Onboarding is not about teaching people how to do the physical act of the job they were hired for.
It’s about teaching your team how you want the business to operate, even when you’re not there. Skills will vary from place to place. Expectations should not.
If you don’t have:
a clear mission and vision
a structured employee handbook aligned with your goals
defined ways of doing things (not copy-and-paste policies from social media)
Then it doesn’t matter where someone trained. They still need onboarding, and employees need to be receptive to it. Every facility will have its way of doing things. If someone isn’t open to learning that or doesn’t align with it, that’s not a failure. It’s information.
In most small grooming businesses, onboarding looks like:
No shadowing
Here's a dog
You jump in when things get busy
In other words: trial by fire. And yet, we’d never accept that in other professional environments. Think about restaurants.
A seasoned server doesn’t walk in and immediately run a full section alone. They shadow. They follow a senior server's open-to-close. They learn the system. Not because they lack experience, but because every establishment operates differently.
Grooming should be no different.
When owners are busy or overwhelmed, the first thing skipped isn’t grooming technique. It’s clarity.
Owners haven’t always defined:
what matters most (beyond a pretty haircut)
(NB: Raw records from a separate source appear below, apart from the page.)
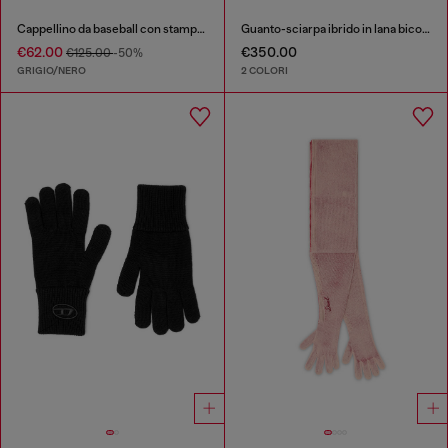
Cappellino da baseball con stampa camouflage all-over
Guanto-sciarpa ibrido in lana bicolore
€62.00
€350.00
€125.00
-50%
GRIGIO/NERO
2 COLORI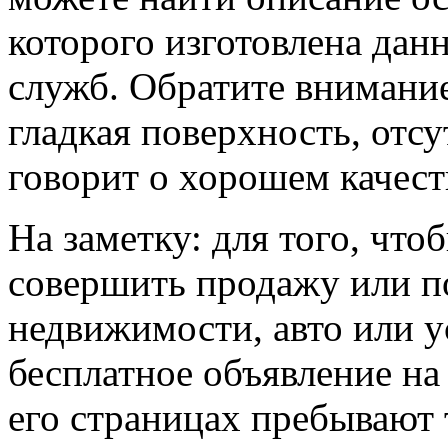
которого изготовлена данн
служб. Обратите внимание
гладкая поверхность, отс
говорит о хорошем качест
На заметку: для того, чт
совершить продажу или п
недвижимости, авто или у
бесплатное объявление
на 
его страницах пребывают 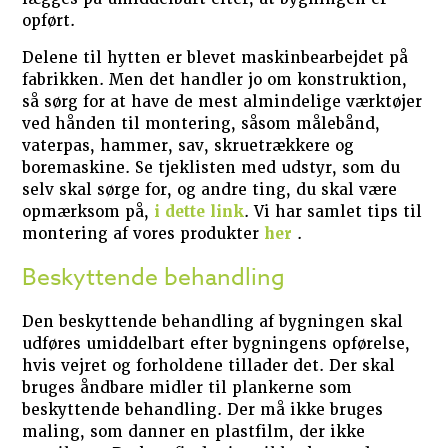
opført.
Delene til hytten er blevet maskinbearbejdet på
fabrikken. Men det handler jo om konstruktion,
så sørg for at have de mest almindelige værktøjer
ved hånden til montering, såsom målebånd,
vaterpas, hammer, sav, skruetrækkere og
boremaskine. Se tjeklisten med udstyr, som du
selv skal sørge for, og andre ting, du skal være
opmærksom på,
i dette link
. Vi har samlet tips til
montering af vores produkter
her
.
Beskyttende behandling
Den beskyttende behandling af bygningen skal
udføres umiddelbart efter bygningens opførelse,
hvis vejret og forholdene tillader det. Der skal
bruges åndbare midler til plankerne som
beskyttende behandling. Der må ikke bruges
maling, som danner en plastfilm, der ikke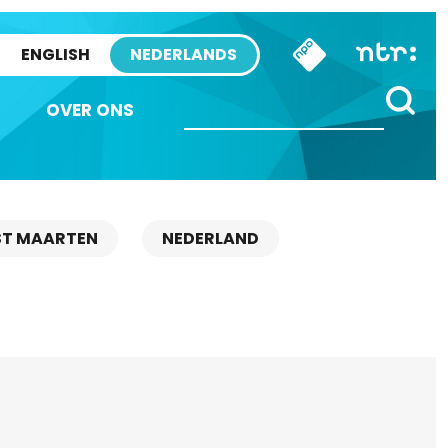
ENGLISH
NEDERLANDS
OVER ONS
ST MAARTEN
NEDERLAND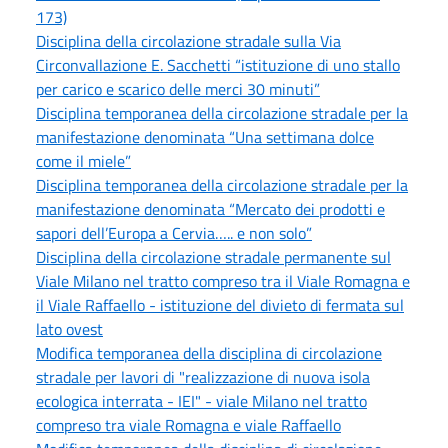
173)
Disciplina della circolazione stradale sulla Via
Circonvallazione E. Sacchetti “istituzione di uno stallo
per carico e scarico delle merci 30 minuti”
Disciplina temporanea della circolazione stradale per la
manifestazione denominata “Una settimana dolce
come il miele”
Disciplina temporanea della circolazione stradale per la
manifestazione denominata “Mercato dei prodotti e
sapori dell’Europa a Cervia….. e non solo”
Disciplina della circolazione stradale permanente sul
Viale Milano nel tratto compreso tra il Viale Romagna e
il Viale Raffaello - istituzione del divieto di fermata sul
lato ovest
Modifica temporanea della disciplina di circolazione
stradale per lavori di "realizzazione di nuova isola
ecologica interrata - IEI" - viale Milano nel tratto
compreso tra viale Romagna e viale Raffaello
how grooming, bathing, drying, and cleaning should be done consistently
how customer service should be handled every time
So 30–90 days later, the same phrases start appearing:
“That’s not my job.”
“I didn’t know that.”
“No one told me.”
Clients notice. Teams feel uncertain. Tension builds. December simply makes it impossible to ignore.
Imagine if mind-reading were part of the job.
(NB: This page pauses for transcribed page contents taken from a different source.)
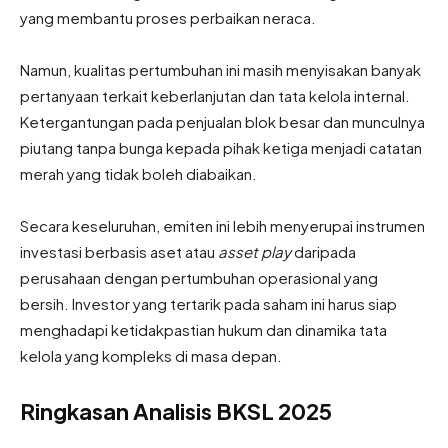
yang membantu proses perbaikan neraca.
Namun, kualitas pertumbuhan ini masih menyisakan banyak
pertanyaan terkait keberlanjutan dan tata kelola internal.
Ketergantungan pada penjualan blok besar dan munculnya
piutang tanpa bunga kepada pihak ketiga menjadi catatan
merah yang tidak boleh diabaikan.
Secara keseluruhan, emiten ini lebih menyerupai instrumen
investasi berbasis aset atau
asset play
daripada
perusahaan dengan pertumbuhan operasional yang
bersih. Investor yang tertarik pada saham ini harus siap
menghadapi ketidakpastian hukum dan dinamika tata
kelola yang kompleks di masa depan.
Ringkasan Analisis BKSL 2025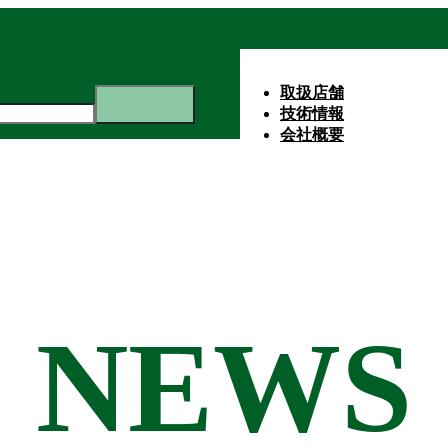
取扱店舗
技術情報
会社概要
NEWS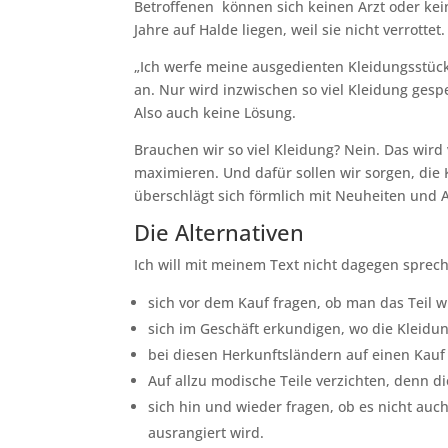
Betroffenen können sich keinen Arzt oder kei
Jahre auf Halde liegen, weil sie nicht verrottet.
„Ich werfe meine ausgedienten Kleidungsstücke 
an. Nur wird inzwischen so viel Kleidung ges
Also auch keine Lösung.
Brauchen wir so viel Kleidung? Nein. Das wird
maximieren. Und dafür sollen wir sorgen, die 
überschlägt sich förmlich mit Neuheiten und 
Die Alternativen
Ich will mit meinem Text nicht dagegen sprech
sich vor dem Kauf fragen, ob man das Teil w
sich im Geschäft erkundigen, wo die Kleidu
bei diesen Herkunftsländern auf einen Kau
Auf allzu modische Teile verzichten, denn 
sich hin und wieder fragen, ob es nicht auc
ausrangiert wird.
“Why are you washing the dog that way?”
“Don’t you know we use this shampoo first?”
“We always condition here.”
“Why did you tell the client we’d call? We text.”
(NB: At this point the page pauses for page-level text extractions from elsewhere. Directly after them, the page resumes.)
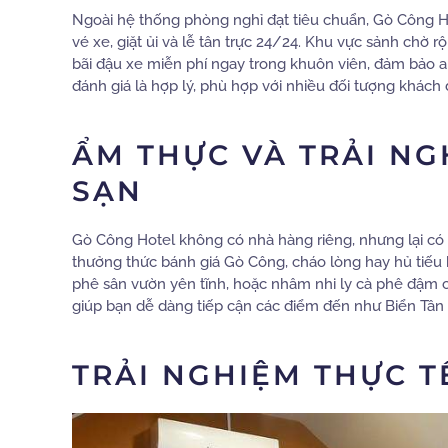
Ngoài hệ thống phòng nghỉ đạt tiêu chuẩn, Gò Công Ho
vé xe, giặt ủi và lễ tân trực 24/24. Khu vực sảnh chờ 
bãi đậu xe miễn phí ngay trong khuôn viên, đảm bảo an
đánh giá là hợp lý, phù hợp với nhiều đối tượng khách d
ẨM THỰC VÀ TRẢI N
SẠN
Gò Công Hotel không có nhà hàng riêng, nhưng lại có l
thưởng thức bánh giá Gò Công, cháo lòng hay hủ tiếu k
phê sân vườn yên tĩnh, hoặc nhâm nhi ly cà phê đậm chấ
giúp bạn dễ dàng tiếp cận các điểm đến như Biển Tân 
TRẢI NGHIỆM THỰC T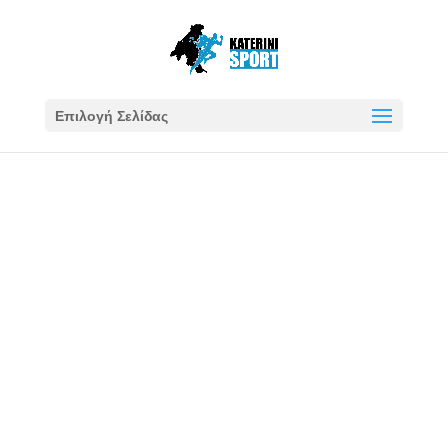
Επιλογή Σελίδας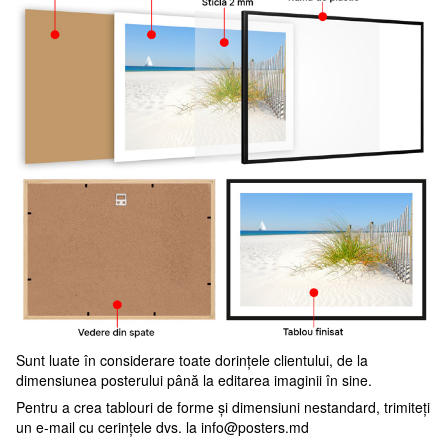
Sunt luate în considerare toate dorințele clientului, de la
dimensiunea posterului până la editarea imaginii în sine.
Pentru a crea tablouri de forme și dimensiuni nestandard, trimiteți
un e-mail cu cerințele dvs. la
info@posters.md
Except no one ever said those things out loud.
That’s not a skills issue.
That’s a systems issue, and systems don’t appear by luck.
Most owners aren’t avoiding onboarding. They don’t fully understand it. Many of us didn’t either until we were forced to, through growth, teaching, or running structured education programs. Owners don’t have systems because the industry never taught them how to build systems. The focus has always been on the finished product, not the structure behind it. That didn’t start with today’s owners. They inherited it. December just exposes it.
No business wants to replace a team member during the holiday rush, and most holiday exits aren’t sudden. They’re the result of months of unspoken expectations colliding with pressure. Clear expectations don’t just prevent mistakes. They protect retention.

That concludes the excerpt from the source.